Path Planning and Deconfliction Modules

This module handles navigation planning for both aerial and ground robots, ensuring they don't collide and efficiently share resources (HLR-01, HLR-05). It covers FR-020 to FR-024 and FR-050 to FR-052. Essentially, once tasks are assigned to robots, this component charts the time-space paths for each robot and manages intersections to avoid conflict.

The Path Planning & Traffic Control Service computes feasible routes for drones in 3D airspace and AMRs on 2D floor paths that respect all constraints. Path planning and traffic management is a complex, continuous problem. We implemented a Central Traffic Control Service using a global planning approach. The Digital Twin acts similarly to a blackboard. When the Scheduling module assigns a task to a robot, it triggers a route planning event. The Path Planning service then computes an optimal route for that robot from its current position to the goal, considering current and predicted positions of other robots and reserved resources. We use algorithms for pathfinding in static space combined with a time dimension, ensuring no two robots are scheduled in the same space at the same time.

After computing a route, the planner publishes the route or waypoints to the robot via Kafka. It simultaneously marks the path's space-time segments as reserved in the Digital Twin's model, so any subsequent planning for other robots will avoid those segments (FR-022). For shared resources like elevators, the planner will coordinate with the Infrastructure Module to request an elevator at a certain time. The infrastructure service responds via event when the elevator is ready, at which point the planner finalizes that segment of the route and signals the robot to proceed (FR-050, FR-051). This handshake ensures tight coupling for critical handoffs without blocking the whole system. The use of events allows other planning to continue in parallel.

To handle dynamic changes, the planning service subscribes to events like “obstacle detected in aisle 3” or “human entered zone A”. On such an event, it will mark that area as temporarily closed (FR-021) and recompute any affected active routes (NFR-002). New routes or hold commands are then sent out to robots within ~200-300ms, fulfilling the NFR-002 replan requirement. We also leverage the on-robot local avoidance capabilities (FR-024) each robot has basic collision sensors native to their platform to stop or swerve around sudden obstacles. Our architecture supports this by not micromanaging every millisecond of motion. If a robot performs a minor avoidance maneuver, it will report it as an event, and the planner can adjust the global plan if needed. This layered safety ensures that even if the global planner's last update was a fraction of a second ago, the robot itself can react in between (NFR-002).

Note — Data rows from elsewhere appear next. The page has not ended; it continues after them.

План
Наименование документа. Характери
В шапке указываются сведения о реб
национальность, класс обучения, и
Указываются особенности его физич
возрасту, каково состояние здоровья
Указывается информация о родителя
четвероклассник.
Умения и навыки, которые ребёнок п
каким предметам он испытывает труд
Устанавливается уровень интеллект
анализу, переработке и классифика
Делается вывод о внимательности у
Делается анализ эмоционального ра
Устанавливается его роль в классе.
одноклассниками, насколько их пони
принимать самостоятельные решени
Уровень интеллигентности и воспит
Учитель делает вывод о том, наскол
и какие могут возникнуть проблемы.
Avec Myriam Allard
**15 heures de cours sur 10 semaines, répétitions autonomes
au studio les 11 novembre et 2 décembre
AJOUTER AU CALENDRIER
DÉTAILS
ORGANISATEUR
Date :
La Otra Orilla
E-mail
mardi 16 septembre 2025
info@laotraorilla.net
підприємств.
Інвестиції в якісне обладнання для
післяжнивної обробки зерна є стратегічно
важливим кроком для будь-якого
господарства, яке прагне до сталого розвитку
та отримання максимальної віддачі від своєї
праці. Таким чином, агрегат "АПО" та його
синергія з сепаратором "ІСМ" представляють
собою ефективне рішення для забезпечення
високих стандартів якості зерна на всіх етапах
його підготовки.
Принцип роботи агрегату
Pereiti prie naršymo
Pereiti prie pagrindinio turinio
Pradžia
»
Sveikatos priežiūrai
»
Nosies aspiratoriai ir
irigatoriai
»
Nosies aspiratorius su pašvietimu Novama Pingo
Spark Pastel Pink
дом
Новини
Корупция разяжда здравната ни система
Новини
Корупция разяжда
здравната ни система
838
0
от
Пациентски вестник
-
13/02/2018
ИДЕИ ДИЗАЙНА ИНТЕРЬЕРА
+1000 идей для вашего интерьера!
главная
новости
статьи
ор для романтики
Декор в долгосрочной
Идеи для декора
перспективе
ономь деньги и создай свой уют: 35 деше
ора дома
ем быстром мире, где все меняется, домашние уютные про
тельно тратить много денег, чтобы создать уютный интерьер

In terms of performance and scaling, we deploy the Path Planning service as a set of identical instances on Kubernetes. The Kafka event queue allows multiple planners to work concurrently on different route requests. We partition planning tasks by zone or by robot fleet to avoid two instances solving conflicting plans simultaneously. Because this function is computationally heavier, we allocate more resources to it and allow Kubernetes to scale it out under load. The 300 robots per site (NFR-004) are handled by efficient planning algorithms and offloading less critical computations to background processes. The design prioritizes safety. If ever in conflict, the planner will choose a slower/longer route or even hold a robot idle rather than risk a close call. Efficiency is important (HLR-06), but never at the cost of violating separation or rushing a resource handoff. This careful, centralized coordination meets HLR-05 and HLR-01 by effectively acting as the “air traffic control” of the warehouse.

Human Safety and Zone Management Modules

This module monitors human presence and manual interventions, enforcing human-in-the-loop safety (HLR-04) and covering FR-030 to FR-034. It ensures robots slow down, stop, or reroute when humans are in proximity, and allows authorized humans to pause or override robot operations with proper logging. Safety Management Service has two primary roles automated zone enforcement and manual override and intervention.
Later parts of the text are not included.